The state's withdrawal from funding higher education must be accompanied by reform of the completely statist school system. But here, Conservatives have been backward in suggesting methods for making the school system more competitive or for controlling the power of teachers' unions. None has suggested even the voucher system, let alone proper privatization. The parents are the ultimate financiers of the school system, but they have very little say in the curriculum, standards of behaviour, or the hiring and firing of teachers. Conservatives have done little to free the country from the baleful effects of the producer's monopoly.

But there will be changes in these areas, and from a Labour government. Its members know that there is considerable consumer dissatisfaction with state-supplied services, and, with their newly discovered lust for office, they will be anxious to use any methods to keep power.

The only serious obstacle to the  reform of health is the unions. At present, Labour's plans are limited to farming out some health-service tasks to the private sector. This makes little difference to the collectivist (Stalinist) nature of the system, however, precisely because, in the absence of a proper market, consumers are still excluded from the crucially important decisions about finance and the allocation of expenditure.

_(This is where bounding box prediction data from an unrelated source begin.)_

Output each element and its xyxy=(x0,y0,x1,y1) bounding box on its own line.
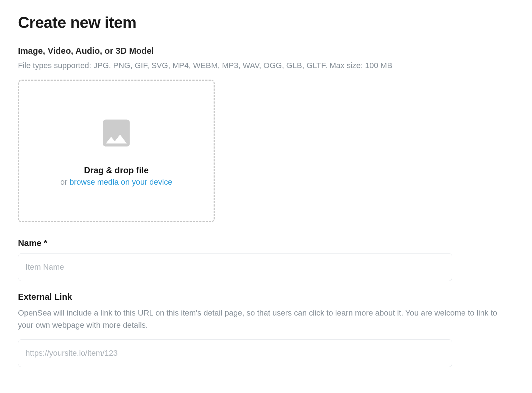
name-input[interactable] xyxy=(18,253,452,281)
media-dropzone[interactable]: Drag & drop file or browse media on your… xyxy=(18,80,215,222)
media-section-label: Image, Video, Audio, or 3D Model xyxy=(18,46,514,56)
page-title: Create new item xyxy=(18,14,514,32)
drop-secondary-text: or browse media on your device xyxy=(60,177,172,187)
drop-or-text: or xyxy=(60,177,70,186)
external-link-hint: OpenSea will include a link to this URL … xyxy=(18,307,514,331)
image-placeholder-icon xyxy=(98,115,134,151)
external-link-field-label: External Link xyxy=(18,292,514,302)
drop-primary-text: Drag & drop file xyxy=(84,165,149,175)
name-field-label: Name * xyxy=(18,238,514,248)
media-section-hint: File types supported: JPG, PNG, GIF, SVG… xyxy=(18,60,514,72)
external-link-input[interactable] xyxy=(18,339,452,367)
browse-media-link[interactable]: browse media on your device xyxy=(70,177,172,186)
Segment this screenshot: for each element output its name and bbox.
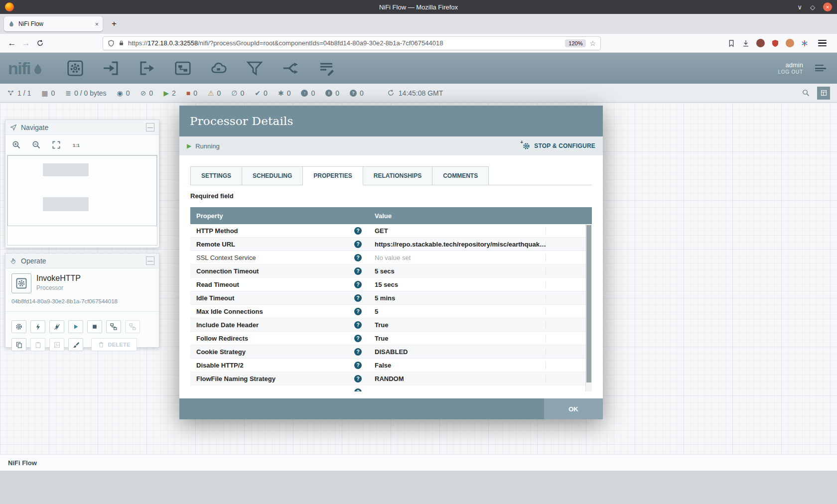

But small reforms are important symbolically, for once the government has defeated the unions on minor issues, it will go further down the road to privatization in pursuit of electoral success. And the Tories will be outflanked again.

It is all very well for philosophical conservatives to revere the past and distrust an abstract "reason," but with regard to public policy, it all depends on which past and what reason. Intelligent and informed conservatives are aware of the ideas discussed here—they pioneered some of them—but, if they are ignored, the past is all the party will have to look forward to.

It is no good for moderates to demand the middle way as a guarantor of electoral success; they tried that in the elections of 1992 and 1997, and look where it got them. Conservatives' idea of public policy is to outspend the statists and outregulate the regulators. They have lost six million votes since 1992, as the party has swung decisively to the "center." There might just be a democratic validation—not something libertarians are normally in search of—of free-market policies, but certainly there are few votes in being an etiolated socialist.